Former President Donald Trump briefly considered firing his national security adviser Mike Waltz over a recent leak involving plans for US military strikes in Yemen— but not for the reasons typically associated with such a breach.
Trump was more incensed by the discovery that Waltz had the personal contact of Atlantic editor Jeffrey Goldberg than the fact that discussions about a military operation had taken place on an unclassified Signal group chat, The Guardian reported citing three people familiar with the matter.

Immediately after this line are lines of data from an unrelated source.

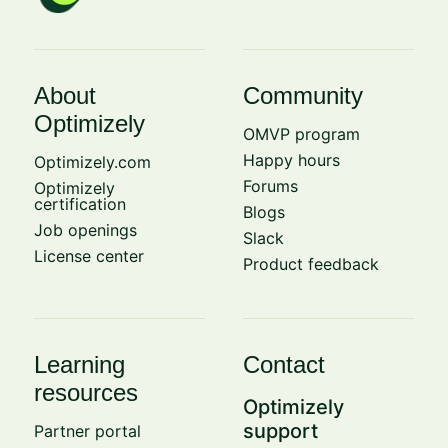
About
Community
Optimizely
OMVP program
Happy hours
Optimizely.com
Forums
Optimizely
certification
Blogs
Job openings
Slack
License center
Product feedback
Learning
Contact
resources
Optimizely
support
Partner portal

Why Trump wanted Waltz fired
Despite the severity of the apparent leak, Trump was reportedly more agitated by the optics of a trusted aide storing the number of the Atlantic editor— a figure Trump has long derided and whose publication he frequently criticises. Trump’s focus seemed to be on the loyalty issue rather than the security lapse.

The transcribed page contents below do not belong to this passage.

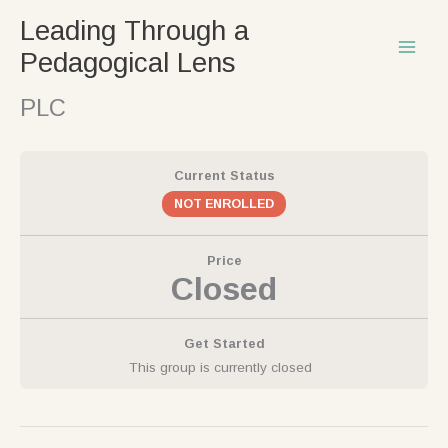
Skip
Leading Through a
to
Pedagogical Lens
content
PLC
Current Status
NOT ENROLLED
Price
Closed
Get Started
This group is currently closed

In the end, Trump decided against removing Waltz, largely to avoid what he viewed as a media victory for outlets like the Atlantic.

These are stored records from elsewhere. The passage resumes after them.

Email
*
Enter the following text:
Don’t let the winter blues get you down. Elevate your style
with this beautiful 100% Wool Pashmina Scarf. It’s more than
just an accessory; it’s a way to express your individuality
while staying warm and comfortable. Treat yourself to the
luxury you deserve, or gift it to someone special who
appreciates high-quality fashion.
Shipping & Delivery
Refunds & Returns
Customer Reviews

An iPhone glitch to blame?
Investigators determined that Goldberg’s number had been inadvertently saved on Waltz’s phone months earlier due to a series of communication missteps during the 2024 presidential campaign.
In October, Goldberg had contacted the Trump campaign about a story concerning Trump’s views on wounded service members. The email, which included Goldberg’s contact information in the signature block, was forwarded to Waltz via text message by then-campaign spokesperson Brian Hughes.
Though Waltz never responded to Goldberg, his iPhone automatically merged the journalist’s number with an existing contact, mistaking it for Hughes. That mistake, White House officials said, went unnoticed for months until Waltz attempted to add Hughes to the Signal group on March 13 and accidentally included Goldberg instead.
The revelation emerged as part of an internal White House investigation into a messaging thread named “Houthi PC small group,” where several top US officials had discussed proposed military action against Houthi targets in Yemen. The probe found that Goldberg had been accidentally added to the encrypted chat last month, triggering a forensic review by White House information technology staff.
Waltz addressed the incident publicly, telling Fox News he had never communicated with Goldberg and suggesting that the number had been “sucked” into his phone due to automated contact suggestions on his iPhone.